Лупаков решился. Теперь нужно действовать. Жестко. Бесповоротно…
С реки дул прохладный ветер, принося с собой не свежесть, а затхлый запах тины. Во дворе по соседству жгли первые осенние листья. Ненавижу осень. Точнее, не саму осень, а умирание лета, предчувствие грядущей зимы, царства ледяной скуки. Вверх по небу карабкалась тонкая ладья убывающей луны.
— Есть охота, — протянул я, зевая.
— А чего еще охота? — осведомился Пашка.
— Спать охота.
— А красотку длинноногую тебе неохота?
— Уже нет.
— Самое вредное в нашей работе — это нытье… Возьми печенье. С прошлого раза осталось.
Пашка открыл бардачок, вытащил пачку «Юбилейного», распечатал, разделил содержимое на три части и протянул одну долю мне, другую — оперативнику, сидящему за рулем нашего «жигуля».
— Терпеть не могу печенье, — сказал я, откусывая кусок и безрадостно пережевывая его.
— Сразу видно, что ты следователь, а не опер. Посидел бы с мое в секретах и засадах — все что угодно научился бы есть.
— Посидел бы ты с мое в следственных изоляторах на допросах — вообще бы есть разучился…
Я откинулся на сиденье и прикрыл глаза. Следователям запрещено заниматься оперативной работой и принимать участие в мероприятиях. Но некоторые правила очень хочется нарушить. Многих моих коллег невозможно сдвинуть с кресла. Мне же нравится подвижный образ жизни. Операции — это терпкий вкус азарта и риска. Игра.
— Ничего у нас не выйдет, — скучающе произнес я. — Вся комбинация была задумана примитивно. Без изящества.
— Чем примитивнее, тем эффективнее, — отмахнулся Пашка. — Слишком мудрить — сам себя перехитришь.
— Хоть выспаться бы в машине. Завтра на работу. — Я потянулся и склонил голову на спинку сиденья. Неожиданно из динамика рации послышался голос:
— «Седьмой» говорит. Объект появился. Подходит к желтому «запорожцу» номер 22-12… Так, садится.
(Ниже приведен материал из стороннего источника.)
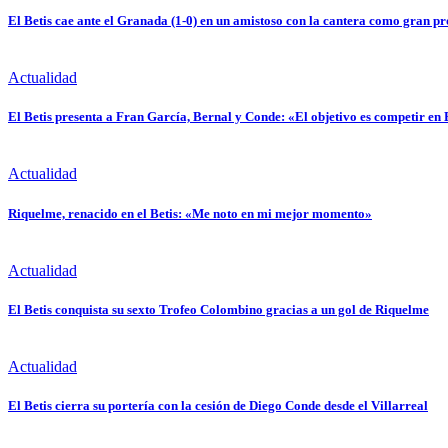
El Betis cae ante el Granada (1-0) en un amistoso con la cantera como gran pr
Actualidad
El Betis presenta a Fran García, Bernal y Conde: «El objetivo es competir en
Actualidad
Riquelme, renacido en el Betis: «Me noto en mi mejor momento»
Actualidad
El Betis conquista su sexto Trofeo Colombino gracias a un gol de Riquelme
Actualidad
El Betis cierra su portería con la cesión de Diego Conde desde el Villarreal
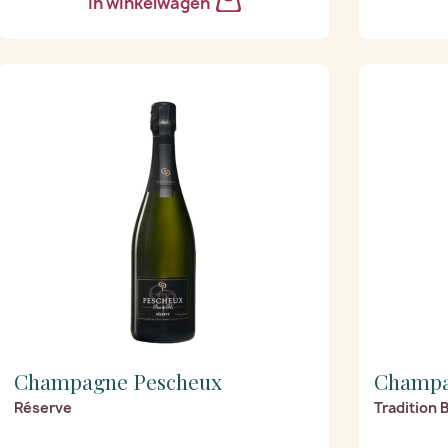
In winkelwagen
Champagne Pescheux
Champa
Réserve
Tradition 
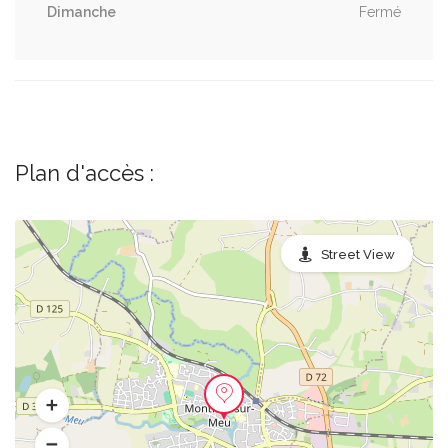
Dimanche
Fermé
Plan d'accès :
Street View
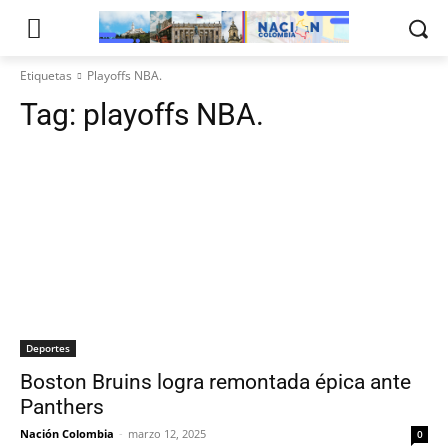
Etiquetas
Playoffs NBA.
Tag:
playoffs NBA.
Deportes
Boston Bruins logra remontada épica ante
Panthers
Nación Colombia
-
marzo 12, 2025
0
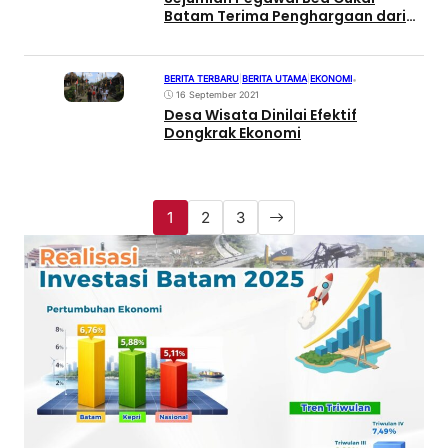
Batam Terima Penghargaan dari
Ditjen Bea dan Cukai
BERITA TERBARU
|
BERITA UTAMA
|
EKONOMI
•
16 September 2021
Desa Wisata Dinilai Efektif
Dongkrak Ekonomi
1
2
3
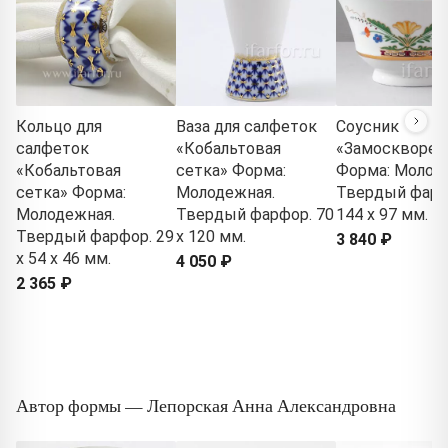
Кольцо для
Ваза для салфеток
Соусник
салфеток
«Кобальтовая
«Замосквореч
«Кобальтовая
сетка» Форма:
Форма: Молод
сетка» Форма:
Молодежная.
Твердый фарф
Молодежная.
Твердый фарфор. 70
144 x 97 мм.
Твердый фарфор. 29
x 120 мм.
3 840 ₽
x 54 x 46 мм.
4 050 ₽
2 365 ₽
Автор формы — Лепорская Анна Александровна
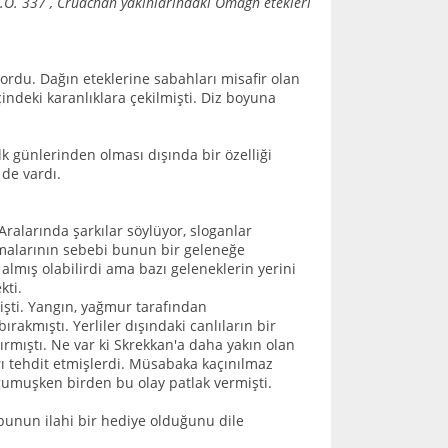
.Ö. 337 , Cruachan yakınlarındaki Omagh etekleri
rdu. Dağın eteklerine sabahları misafir olan
indeki karanlıklara çekilmişti. Diz boyuna
k günlerinden olması dışında bir özelliği
 de vardı.
Aralarında şarkılar söylüyor, sloganlar
olmalarının sebebi bunun bir geleneğe
mış olabilirdi ama bazı geleneklerin yerini
kti.
işti. Yangın, yağmur tarafından
akmıştı. Yerliler dışındaki canlıların bir
ırmıştı. Ne var ki Skrekkan'a daha yakın olan
rı tehdit etmişlerdi. Müsabaka kaçınılmaz
oğumuşken birden bu olay patlak vermişti.
i bunun ilahi bir hediye olduğunu dile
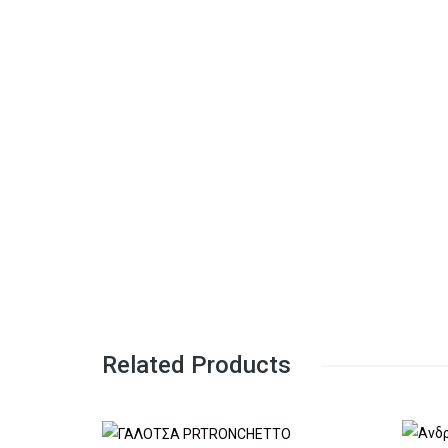
Related Products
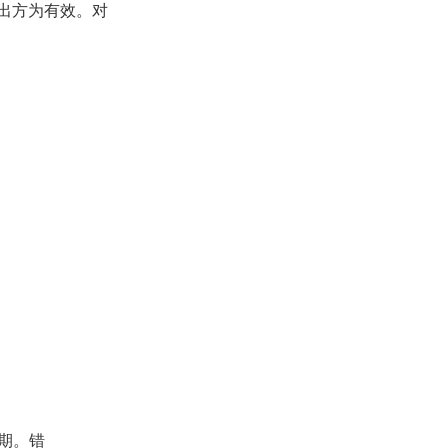
出方为有效。对
期。错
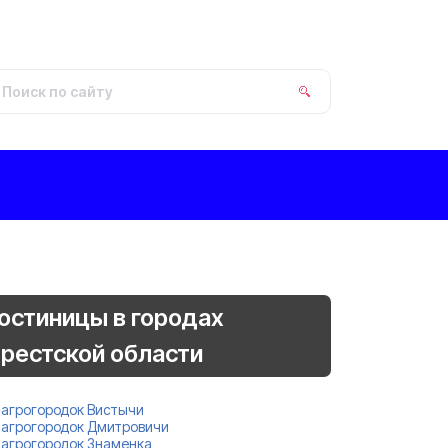
остиницы в городах
рестской области
агрогородок Вистычи
агрогородок Дмитровичи
агрогородок Знаменка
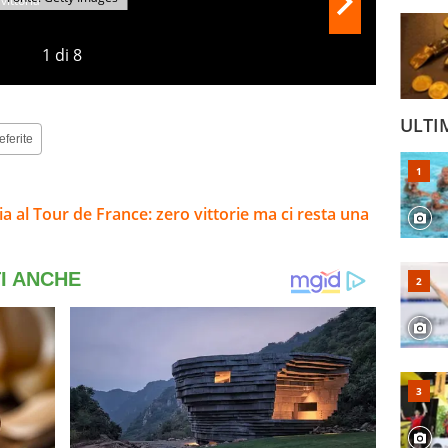
1
di
8
ULTI
eferite
alia al Tour de France: zero vittorie ma ci resta una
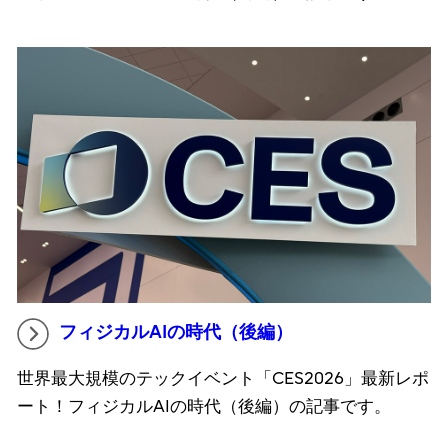
フィジカルAIの時代（後編）
世界最大規模のテックイベント「CES2026」最新レポ
ート！フィジカルAIの時代（後編）の記事です。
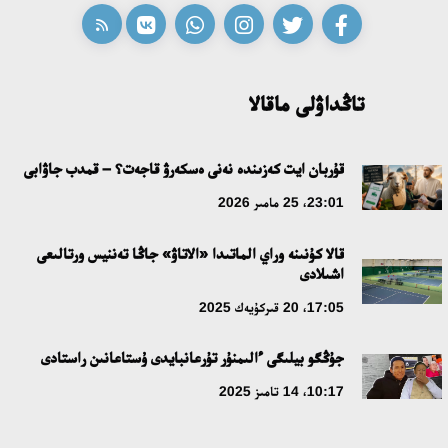
تاڭداۋلى ماقالا
قۇربان ايت كەزىندە نەنى ەسكەرۋ قاجەت؟ – قمدب جاۋابى
23:01، 25 مامىر 2026
قالا كۇنىنە وراي الماتىدا «الاتاۋ» جاڭا تەننيس ورتالىعى
اشىلادى
17:05، 20 قىركۇيەك 2025
جۇڭگو بيلىگى ءالىمنۇر تۇرعانبايدى ۇستاعانىن راستادى
10:17، 14 تامىز 2025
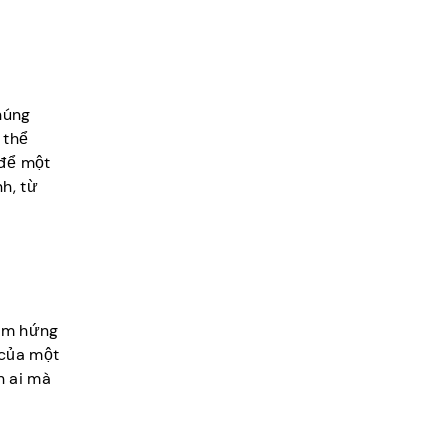
húng
 thể
 để một
h, từ
cảm hứng
 của một
h ai mà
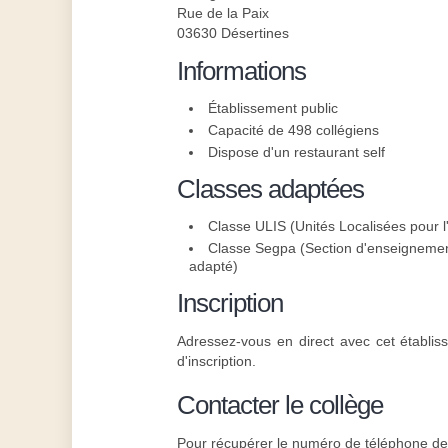
Rue de la Paix
03630 Désertines
Informations
Établissement public
Capacité de 498 collégiens
Dispose d'un restaurant self
Classes adaptées
Classe ULIS (Unités Localisées pour l'
Classe Segpa (Section d'enseignement
adapté)
Inscription
Adressez-vous en direct avec cet établiss
d'inscription.
Contacter le collège
Pour récupérer le numéro de téléphone de l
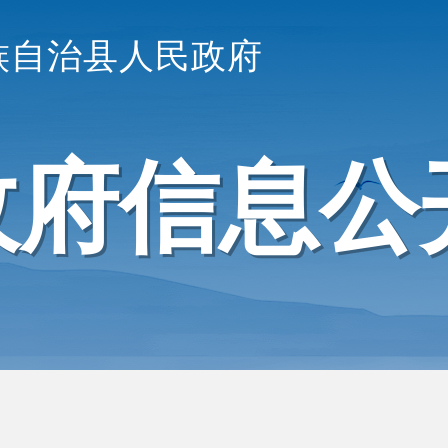
族自治县人民政府
政府信息公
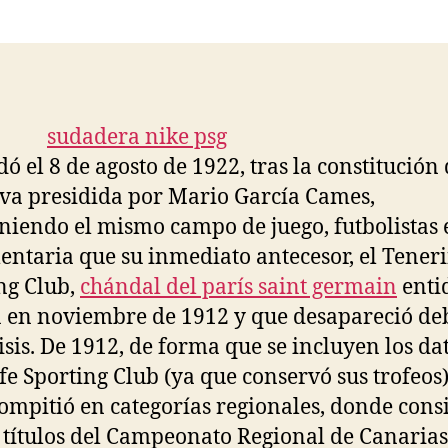
la
la
entrada
entrada
dó el 8 de agosto de 1922, tras la constitución
iva presidida por Mario García Cames,
iendo el mismo campo de juego, futbolistas 
ntaria que su inmediato antecesor, el Teneri
ng Club,
chándal del parís saint germain
enti
 en noviembre de 1912 y que desapareció de
isis. De 1912, de forma que se incluyen los da
fe Sporting Club (ya que conservó sus trofeos)
ompitió en categorías regionales, donde cons
 títulos del Campeonato Regional de Canarias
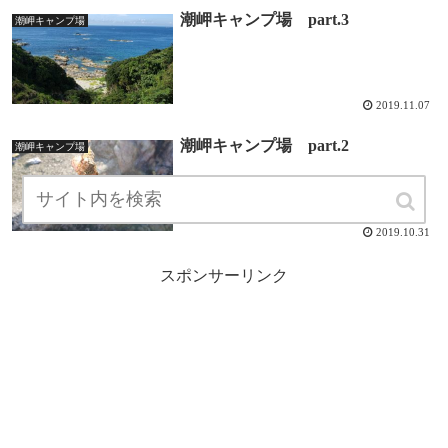
潮岬キャンプ場 part.3
潮岬キャンプ場
2019.11.07
潮岬キャンプ場 part.2
潮岬キャンプ場
2019.10.31
スポンサーリンク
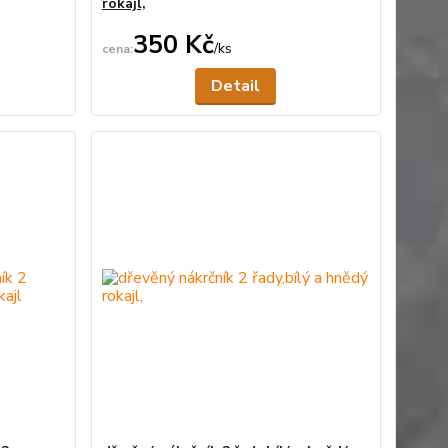
rokajl,
350 Kč
/
ks
ní skladem
Není skladem
Detail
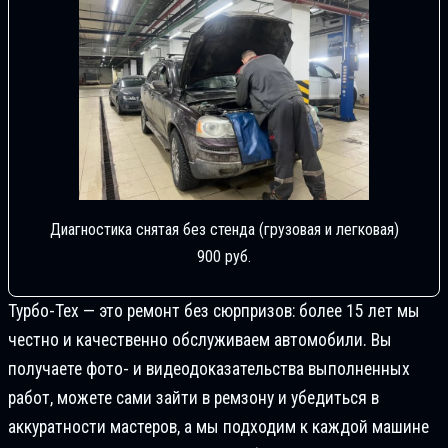
Диагностика снятая без стенда (грузовая и легковая)
900 руб.
Турбо-Тех — это ремонт без сюрпризов: более 15 лет мы
честно и качественно обслуживаем автомобили. Вы
получаете фото- и видеодоказательства выполненных
работ, можете сами зайти в ремзону и убедиться в
аккуратности мастеров, а мы подходим к каждой машине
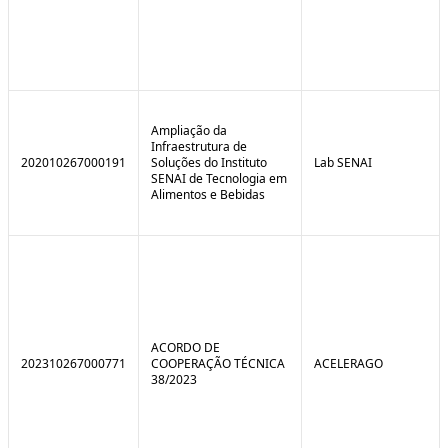
Ampliação da
Infraestrutura de
202010267000191
Soluções do Instituto
Lab SENAI
SENAI de Tecnologia em
Alimentos e Bebidas
ACORDO DE
202310267000771
COOPERAÇÃO TÉCNICA
ACELERAGO
38/2023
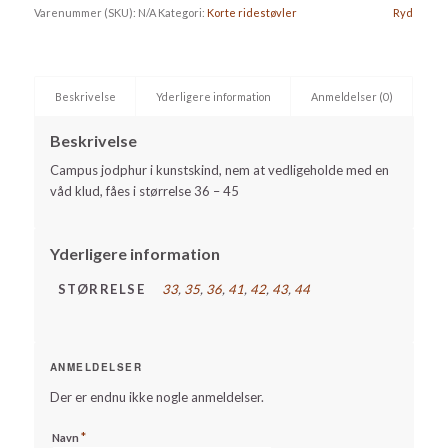
Varenummer (SKU):
N/A
Kategori:
Korte ridestøvler
Ryd
Beskrivelse
Yderligere information
Anmeldelser (0)
Beskrivelse
Campus jodphur i kunstskind, nem at vedligeholde med en
våd klud, fåes i størrelse 36 – 45
Yderligere information
STØRRELSE
33
,
35
,
36
,
41
,
42
,
43
,
44
ANMELDELSER
Der er endnu ikke nogle anmeldelser.
*
Navn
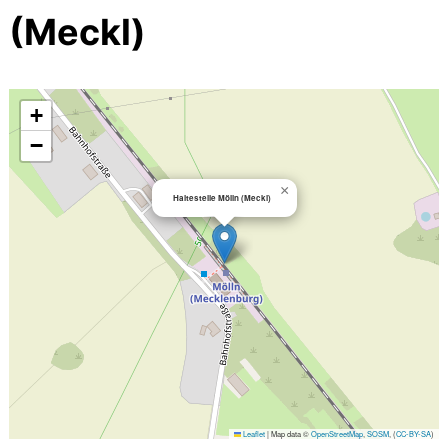
(Meckl)
+
−
×
Haltestelle Mölln (Meckl)
Leaflet
|
Map data ©
OpenStreetMap
,
SOSM
, (
CC-BY-SA
)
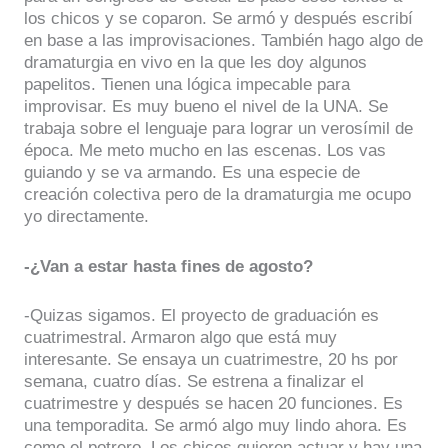
los chicos y se coparon. Se armó y después escribí
en base a las improvisaciones. También hago algo de
dramaturgia en vivo en la que les doy algunos
papelitos. Tienen una lógica impecable para
improvisar. Es muy bueno el nivel de la UNA. Se
trabaja sobre el lenguaje para lograr un verosímil de
época. Me meto mucho en las escenas. Los vas
guiando y se va armando. Es una especie de
creación colectiva pero de la dramaturgia me ocupo
yo directamente.
-¿Van a estar hasta fines de agosto?
-Quizas sigamos. El proyecto de graduación es
cuatrimestral. Armaron algo que está muy
interesante. Se ensaya un cuatrimestre, 20 hs por
semana, cuatro días. Se estrena a finalizar el
cuatrimestre y después se hacen 20 funciones. Es
una temporadita. Se armó algo muy lindo ahora. Es
como el potrero. Los chicos quieren actuar y hay una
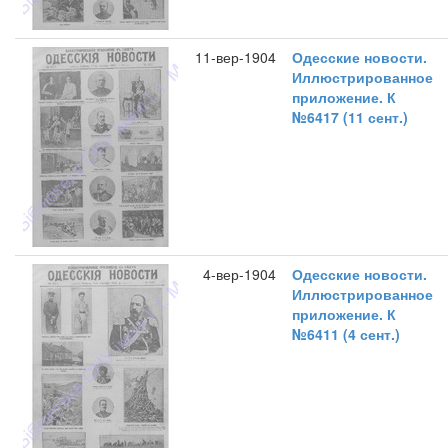
11-вер-1904
Одесские новости.
Иллюстрированное
приложение. К
№6417 (11 сент.)
4-вер-1904
Одесские новости.
Иллюстрированное
приложение. К
№6411 (4 сент.)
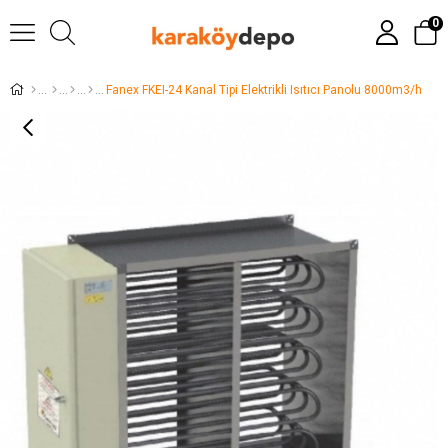
0
Fanex FKEI-24 Kanal Tipi Elektrikli Isıtıcı Panolu 8000m3/h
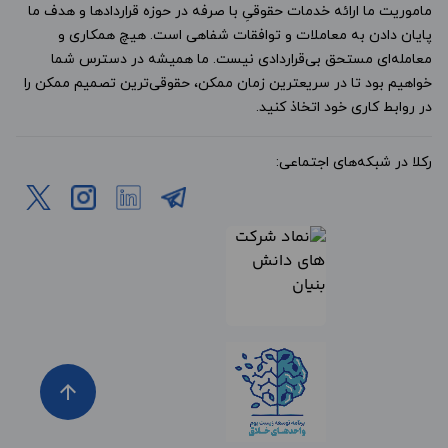
ماموریت ما ارائه خدمات حقوقیِ با صرفه در حوزه قراردادها و هدف ما
پایان دادن به معاملات و توافقات شفاهی است. هیچ همکاری و
معامله‌ای مستحق بی‌قراردادی نیست. ما همیشه در دسترس شما
خواهیم بود تا در سریعترین زمان ممکن، حقوقی‌ترین تصمیم ممکن را
در روابط کاری خود اتخاذ کنید.
رکلا در شبکه‌های اجتماعی:
arrow_upward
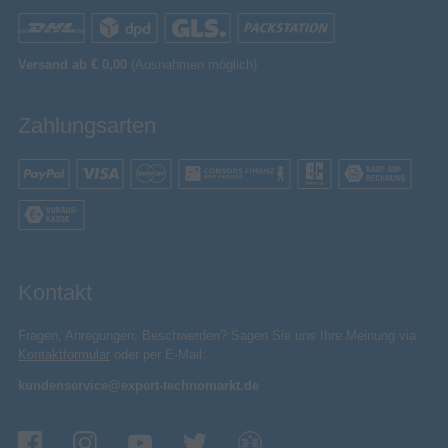
Eingebautes Mikrofon
Versand ab € 0,00
(Ausnahmen möglich)
Integrierte Kamera
Merkmale
Zahlungsarten
Herzfrequenzmonitor
Beschleunigungsmesser
Netzwerk
WCDMA
3G-Standards
GSM
2G-Standards
Kontakt
GLONASS
Fragen, Anregungen, Beschwerden? Sagen Sie uns Ihre Meinung via
Mobile Netzwerkverbindung
Kontaktformular
oder per E-Mail:
Quasi-Zenit-Satelliten-System
kundenservice@expert-technomarkt.de
(QZSS)
GPS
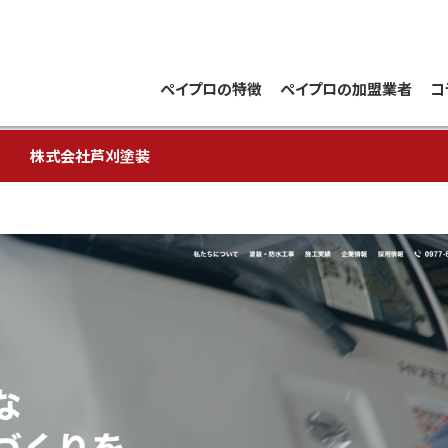
ペイプロの特徴
ペイプロの加盟業者
コ
株式会社芦刈塗装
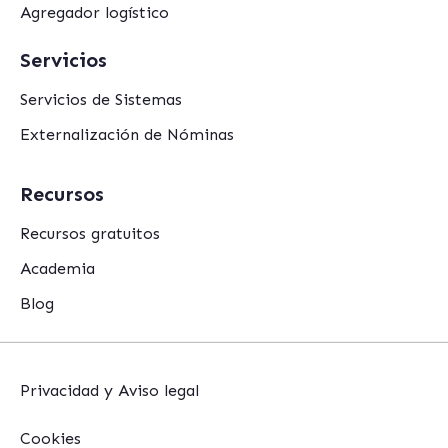
Agregador logístico
Servicios
Servicios de Sistemas
Externalización de Nóminas
Recursos
Recursos gratuitos
Academia
Blog
Privacidad y Aviso legal
Cookies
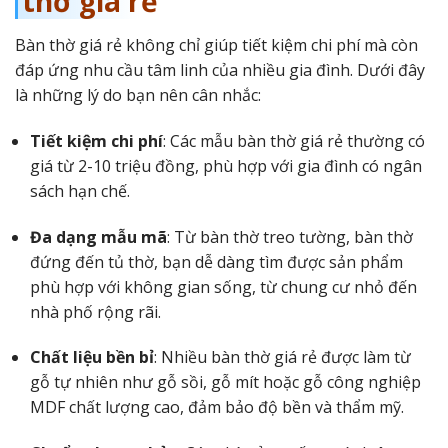
thờ giá rẻ
Bàn thờ giá rẻ không chỉ giúp tiết kiệm chi phí mà còn
đáp ứng nhu cầu tâm linh của nhiều gia đình. Dưới đây
là những lý do bạn nên cân nhắc:
Tiết kiệm chi phí
: Các mẫu bàn thờ giá rẻ thường có
giá từ 2-10 triệu đồng, phù hợp với gia đình có ngân
sách hạn chế.
Đa dạng mẫu mã
: Từ bàn thờ treo tường, bàn thờ
đứng đến tủ thờ, bạn dễ dàng tìm được sản phẩm
phù hợp với không gian sống, từ chung cư nhỏ đến
nhà phố rộng rãi.
Chất liệu bền bỉ
: Nhiều bàn thờ giá rẻ được làm từ
gỗ tự nhiên như gỗ sồi, gỗ mít hoặc gỗ công nghiệp
MDF chất lượng cao, đảm bảo độ bền và thẩm mỹ.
— Его машина, — сказал Пашка. — Клюнула золотая рыбка.
— Может, просто погулять поехал.
— Чувствую — клюнул.
— Машина тронулась, — донеслось из рации. — Выехала на Задонскую.
Пашка взял рацию:
— Говорит «Третий». Провожаешь его до Серафимовича, там мы его примем.
— Понял.
В операции было задействовано три машины. Две принадлежали бригаде седьмого отдела, то есть службе наружного наблюдения. И одна, в которой располагались мы с Пашкой, была из уголовного розыска. Вести наблюдение в маленьком городишке — задача не из простых. Движение на улицах маленькое, все машины на виду, особенно к вечеру. Засветиться можно в несколько секунд. Работа должна быть ювелирной.
Водитель крутанул руль, и наша машина выехала на Улицу Серафимовича как раз после того, как мимо проехал Желтый «запорожец».
— Говорит «Третий». Мы его приняли. Отчаливайте в сторону.
— Понял.
Серая «волга» свернула в боковую улицу. Через некоторое время мы передадим ей объект снова. При таком сопровождении засечь наблюдение может только человек, обладающий хорошими навыками оперативной работы, да и то если повезет. Если наблюдение организовать с большим размахом и привлечением большого количества транспорта то его не засечет никто.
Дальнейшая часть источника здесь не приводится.